The dataset includes:

- **Company Name:** The organization that issued the layoffs.
- **Location:** The city or country where the layoffs occurred.
- **Industry:** The sector in which the company operates.
- **Number of Employees Laid Off:** The total number of employees affected.
- **Percentage of Workforce Laid Off:** The proportion of the company’s workforce impacted.
- **Date of Layoffs:** The specific date of the layoff event.
- **Funding Raised (in Millions):** The total financial backing the company has received.

## **Data Cleaning Steps**

### **1. Removing Duplicates**

- Used row numbering and partitioning techniques to identify duplicate records.
- Applied filtering strategies to eliminate redundant duplicate rows while retaining one accurate entry.

**SQL Query:**

```sql
DELETE FROM layoffs_staging
WHERE id NOT IN (
SELECT MIN(id) FROM layoffs_staging
GROUP BY company, location, industry, total_laid_off, percentage_laid_off, date, stage, country, funds_raised_millions
);
```

### **2. Standardizing Data**

- Trimmed extra spaces in company names and locations.
- Unified industry categories for consistency (e.g., combining “Crypto” and “Cryptocurrency” into one category).
- Standardized country names by removing unnecessary punctuation (e.g., “United States.” → “United States”).

**SQL Query:**

```sql
-- Trim spaces from company names
UPDATE layoffs_staging
SET company = TRIM(company);

-- Standardize industry names
UPDATE layoffs_staging
SET industry = 'Crypto'
WHERE industry IN ('Cryptocurrency', 'crypto', 'CryptoCurrency');

-- Remove trailing periods from country names
UPDATE layoffs_staging
SET country = TRIM(TRAILING '.' FROM country);
```

### **3. Handling Missing Values**

- Identified missing values in critical fields such as industry and layoff counts.
- Filled in missing industry data by referencing existing company records.
- Evaluated whether specific missing values should be removed based on their impact on data quality.

**SQL Query:**

```sql
-- Populate missing industry names using existing company records
UPDATE layoffs_staging t1
JOIN layoffs_staging t2 ON t1.company = t2.company AND t1.location = t2.location
SET t1.industry = t2.industry
WHERE t1.industry IS NULL AND t2.industry IS NOT NULL;
```

### **4. Changing Data Types**

- Converted the date column from text format to a proper **DATE** type to support time-based analysis.
- Ensured numerical columns were stored in appropriate **INTEGER** or **FLOAT** data types for accurate calculations.

**SQL Query:**

```sql
-- Convert date column from TEXT to DATE format
UPDATE layoffs_staging
SET date = STR_TO_DATE(date, '%m/%d/%Y');

-- Modify column type to store converted DATE values
ALTER TABLE layoffs_staging
MODIFY COLUMN date DATE;
```

## **SQL Scripts Used**

All data cleaning operations were performed using SQL queries, which are included in the `data_cleaning.sql` script.
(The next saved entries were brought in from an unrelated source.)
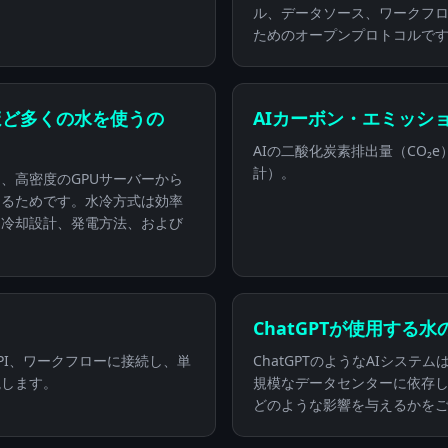
ル、データソース、ワークフ
ためのオープンプロトコルで
ほど多くの水を使うの
AIカーボン・エミッシ
AIの二酸化炭素排出量（CO₂
計）。
、高密度のGPUサーバーから
あるためです。水冷方式は効率
、冷却設計、発電方法、および
ChatGPTが使用する
PI、ワークフローに接続し、単
ChatGPTのようなAIシス
説します。
規模なデータセンターに依存し
どのような影響を与えるかを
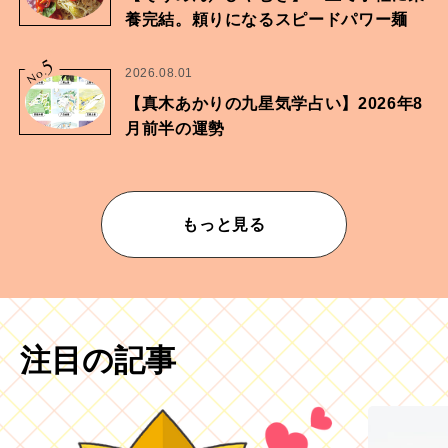
養完結。頼りになるスピードパワー麺
5
No.
2026.08.01
【真木あかりの九星気学占い】2026年8
月前半の運勢
もっと見る
注目の記事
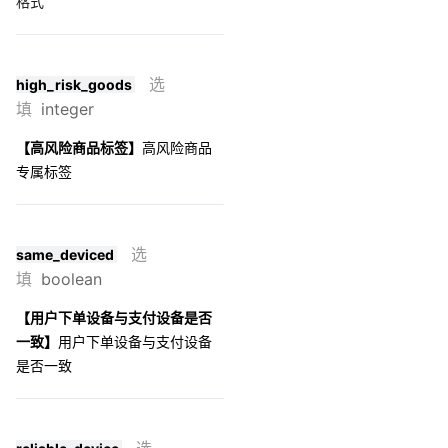
格式
选
high_risk_goods
填
integer
【高风险商品标签】
高风险商品
专属标签
选
same_deviced
填
boolean
【用户下单设备与支付设备是否
一致】
用户下单设备与支付设备
是否一致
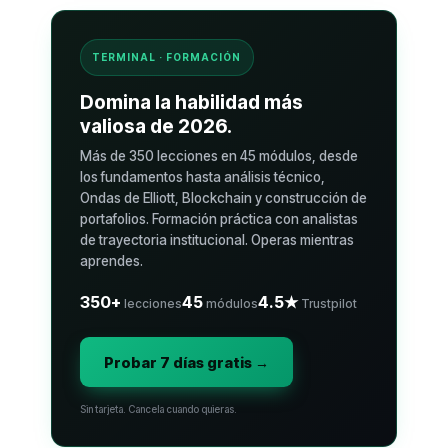
TERMINAL · FORMACIÓN
Domina la habilidad más
valiosa de 2026.
Más de 350 lecciones en 45 módulos, desde
los fundamentos hasta análisis técnico,
Ondas de Elliott, Blockchain y construcción de
portafolios. Formación práctica con analistas
de trayectoria institucional. Operas mientras
aprendes.
350+
45
4.5★
lecciones
módulos
Trustpilot
Probar 7 días gratis →
Sin tarjeta. Cancela cuando quieras.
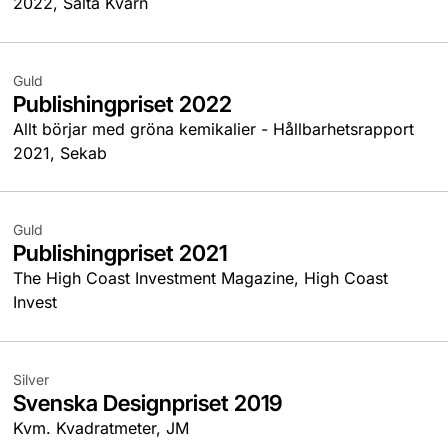
2022, Saltå Kvarn
Guld
Publishingpriset 2022
Allt börjar med gröna kemikalier - Hållbarhetsrapport
2021, Sekab
Guld
Publishingpriset 2021
The High Coast Investment Magazine, High Coast
Invest
Silver
Svenska Designpriset 2019
Kvm. Kvadratmeter, JM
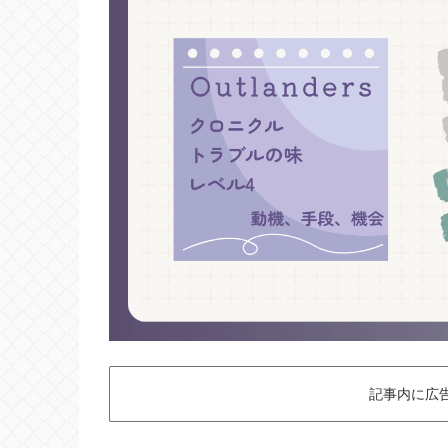
記事内に広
This script covers:

- Table creation and dataset import
- Duplicate removal logic
- Standardization queries
- Handling of missing values
- Data type conversions

## **Future Recommendations**

- **Exploratory Data Analysis (EDA):** Now that the data is clean, further analysis can help uncover trends in layoffs over time, across industries, and based on funding levels.
- **Visualization Dashboards:** Tools like **Tableau** or **Power BI** can be used to create interactive reports and visualizations.
- **Predictive Modeling:** Machine learning techniques could be applied to predict future layoffs based on industry trends and economic conditions.

## **Usage Instructions**

1. Run the `data_cleaning.sql` script in **MySQL Workbench** or any compatible database management tool.
2. Verify the cleaned dataset by executing:

```sql
SELECT * FROM layoffs_staging;
```

3. Use the cleaned data for further analysis, visualization, or reporting.

This project demonstrates how structured data cleaning can transform messy datasets into valuable assets for business insights and decision-making.